(Saved data entries)

+---+

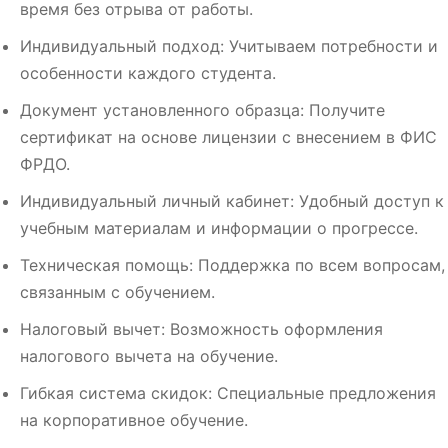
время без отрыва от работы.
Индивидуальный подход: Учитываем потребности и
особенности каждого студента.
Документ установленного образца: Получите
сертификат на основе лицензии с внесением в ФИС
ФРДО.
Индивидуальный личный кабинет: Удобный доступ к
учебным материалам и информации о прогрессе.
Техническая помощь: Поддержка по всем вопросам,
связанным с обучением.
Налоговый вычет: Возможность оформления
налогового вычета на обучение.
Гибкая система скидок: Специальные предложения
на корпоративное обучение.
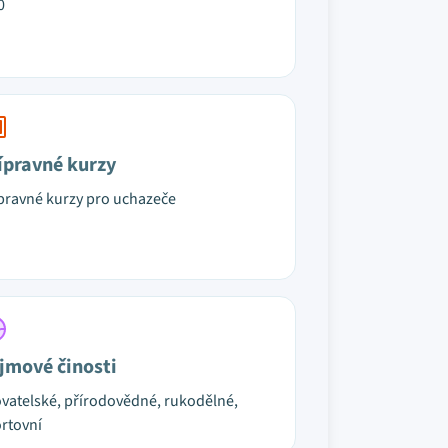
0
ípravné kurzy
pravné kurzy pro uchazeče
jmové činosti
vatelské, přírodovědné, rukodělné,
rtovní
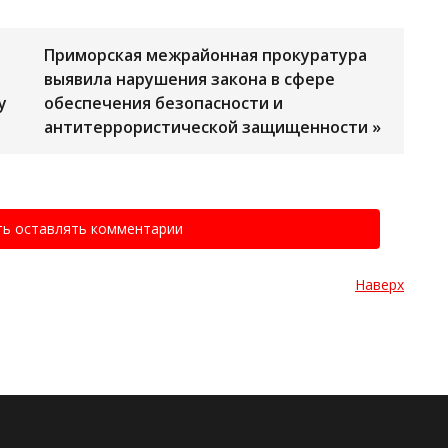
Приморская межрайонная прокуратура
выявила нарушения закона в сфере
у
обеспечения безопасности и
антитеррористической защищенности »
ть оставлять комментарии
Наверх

+---+

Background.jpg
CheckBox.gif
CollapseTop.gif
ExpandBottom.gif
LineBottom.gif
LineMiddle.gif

+---+

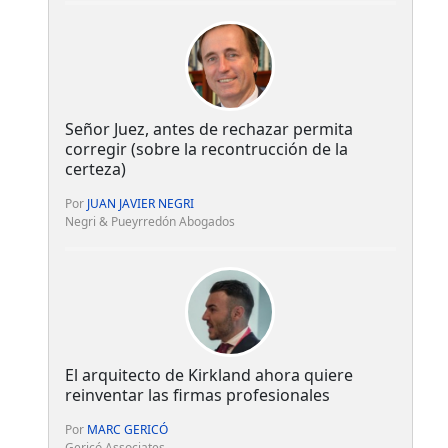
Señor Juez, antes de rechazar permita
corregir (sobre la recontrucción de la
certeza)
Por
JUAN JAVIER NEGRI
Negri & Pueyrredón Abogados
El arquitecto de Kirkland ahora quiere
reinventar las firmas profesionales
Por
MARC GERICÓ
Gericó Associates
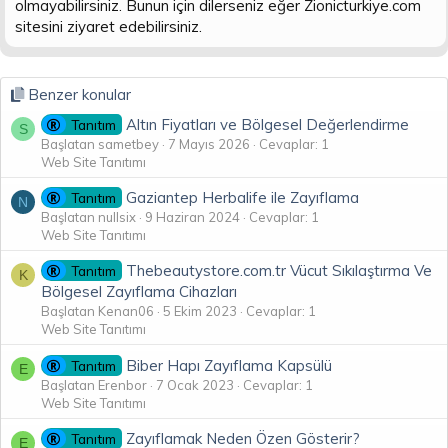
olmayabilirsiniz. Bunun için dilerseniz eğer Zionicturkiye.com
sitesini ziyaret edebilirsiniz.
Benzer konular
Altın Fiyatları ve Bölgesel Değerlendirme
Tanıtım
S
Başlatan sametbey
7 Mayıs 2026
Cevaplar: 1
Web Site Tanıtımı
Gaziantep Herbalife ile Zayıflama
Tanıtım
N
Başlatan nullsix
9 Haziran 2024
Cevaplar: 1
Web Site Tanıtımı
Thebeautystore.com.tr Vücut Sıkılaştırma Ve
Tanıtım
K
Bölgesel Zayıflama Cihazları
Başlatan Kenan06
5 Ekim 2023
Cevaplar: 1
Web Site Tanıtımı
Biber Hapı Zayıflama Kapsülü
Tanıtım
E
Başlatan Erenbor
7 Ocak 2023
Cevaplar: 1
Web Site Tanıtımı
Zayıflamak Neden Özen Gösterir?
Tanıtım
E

+---+

Exercise instructions - Take exactly the lines from the one containing "Индивидуальный личный кабинет: Удобный" through the one containing "Гибкая система скидок: Специальные" in the data above, and output them with nothing added.

Response to the exercise -
Индивидуальный личный кабинет: Удобный доступ к
учебным материалам и информации о прогрессе.
Техническая помощь: Поддержка по всем вопросам,
связанным с обучением.
Налоговый вычет: Возможность оформления
налогового вычета на обучение.
Гибкая система скидок: Специальные предложения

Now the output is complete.